Various aspects of cryptocurrency use have been banned in China numerous times over the better part of the past decade. The most stringent barriers yet, though, were announced on Friday, 24 September. In a series of statements, Chinese economic planners listed their edicts in stepwise fashion, including:
- no financial supports or subsidies for crypto mining firms or activities
- a prohibition on miner participation in energy credit markets
- stricter energy controls for crypto miners
- an order for current holders of crypto to eliminate exposure to crypto-related speculative risk
- a reiteration that crypto-related activities are illegal
- a ban on all overseas crypto companies from serving Chinese investors
- and finally, harsh new punishments and penalties to be introduced to enforce
Predictably, the price of the entire crypto complex declined in the wake of the news; and then, with equal predictability, most of the earlier losses were recovered. None of this is new territory for bitcoin or any of the other coins and assets in the sector, for which in conventional media coverage there are always more negative than positive headlines and articles.
By one account, bitcoin has been declared dead no less than 430 times since 2010; over 35 times this year alone.
Bitcoin price (June 2021 – present)
Among others, Chinese government officials lobbed measures against bitcoin in September 2013 (prohibiting banks from engaging in crypto-related transactions); in September 2017 (moving to shut down exchanges in Beijing and banning initial coin offerings); in February 2018 (terminating the operation of foreign exchanges); and in June 2021 (targeting 90% of the mining capacity in Chinese-based mining operations); and the current, more sweeping initiative.
In 2017, China’s anti-crypto decrees sent bitcoin’s price plummeting roughly 30%. On Friday, in the face of a vastly broader and more severe raft of restrictions, bitcoin’s price fell 5%.
Bitcoin price (September 2013 – present)
In light of both its history and the decentralised nature of crypto, it’s difficult to see this latest ban as anything but terrifically bullish for the development of the sector as a whole. It forces miners located in China taking advantage of cheap development and energy costs to move elsewhere, likely resulting in greater geographic diversification. (The concentration of hashing power in China-based mining facilities was seen as an existential vulnerability to bitcoin by some observers; yet for several months an exodus of mining operations has been underway.) The crackdown will likely induce more research into energy-efficient means of mining. And there will undoubtedly be increased innovation directed at the concealment of ‘on and off ramps.’
If this were the America of Coolidge, the Chinese ban would be met by the introduction of special crypto economic zones or another market-oriented ideological ballast.
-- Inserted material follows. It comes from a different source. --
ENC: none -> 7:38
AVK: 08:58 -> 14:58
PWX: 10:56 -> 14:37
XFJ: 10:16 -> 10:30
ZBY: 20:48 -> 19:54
Unfortunately, American politicians and regulators today are not intellectually contrary so much as slower and more methodological than their Chinese counterparts.
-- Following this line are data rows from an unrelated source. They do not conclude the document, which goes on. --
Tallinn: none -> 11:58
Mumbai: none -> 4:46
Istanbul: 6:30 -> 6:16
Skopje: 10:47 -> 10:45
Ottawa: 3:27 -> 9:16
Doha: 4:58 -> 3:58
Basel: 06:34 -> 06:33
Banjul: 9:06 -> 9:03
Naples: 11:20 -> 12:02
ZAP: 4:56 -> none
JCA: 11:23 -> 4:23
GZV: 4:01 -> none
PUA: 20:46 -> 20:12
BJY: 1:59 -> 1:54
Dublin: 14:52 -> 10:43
USDCNY spot exchange rate (dollars per yuan, 2011 – present)
The comprehensiveness of the most recent Chinese diktat comes at what increasingly appears to be a pivotal moment. Less than one month ago, El Salvador adopted bitcoin as its legal tender; a bold (but flawed) step which may nevertheless be instructive for other nations. Also, the national rollout of China’s digital yuan, a first in several ways, proceeds. While it is a central bank digital currency (CBDC) and not a cryptocurrency, the most recent crypto interdiction may be an attempt to hamstring a rival where transactions and cross-border trade are concerned.
And it is from the perspective of timing that the most sardonic observation pertaining to the new prohibitions can be made.
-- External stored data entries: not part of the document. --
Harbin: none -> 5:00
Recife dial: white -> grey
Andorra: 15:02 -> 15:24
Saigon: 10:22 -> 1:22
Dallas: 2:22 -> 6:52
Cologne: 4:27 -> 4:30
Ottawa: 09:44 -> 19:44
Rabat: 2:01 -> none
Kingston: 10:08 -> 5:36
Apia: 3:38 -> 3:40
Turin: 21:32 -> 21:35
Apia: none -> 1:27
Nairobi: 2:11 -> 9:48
At the same time that anti-crypto decrees are being promulgated, a former exemplar of conventional Chinese commerce is rapidly approaching a debt default, hasty restructuring or government bailout. Drowning in $300b of debt, the situation facing the Evergrande Group has been compared to that which confronted Lehman Brothers in 2008. It’s a largely inapt comparison, with one exception: both collapsed after years under the watchful eye of regulators and government officials, in long-established markets, with the protection of investors assured all along.
Evergrande 8.25% 3/23/22 bond price (2021)
The company owes money to over 170 banks and another 121 financial institutions. But Evergrande is only the proverbial canary in a $52tn mine: a massive, credit-fueled real estate bubble rife with malinvestment. Chinese economic managers are likely to decide that more liquidity is required to stave off a massive financial implosion. Indeed, the People’s Bank of China injected $17b on 23 September alone to unfreeze fearful interbank lending markets.
Evergrande stock price (2021)
It is certainly true that non-fiat currencies, such as those which are commodity-backed or algorithmically-limited, cannot and will not prevent unwise investments or entrepreneurial misjudgement. But with the Evergrande crisis looming in the background, the crypto universe being pilloried by Chinese authorities as a “growing threat to financial stability” and “disrupt[ive] to economic order” is more than simply ironic. It is irony at its most mordant.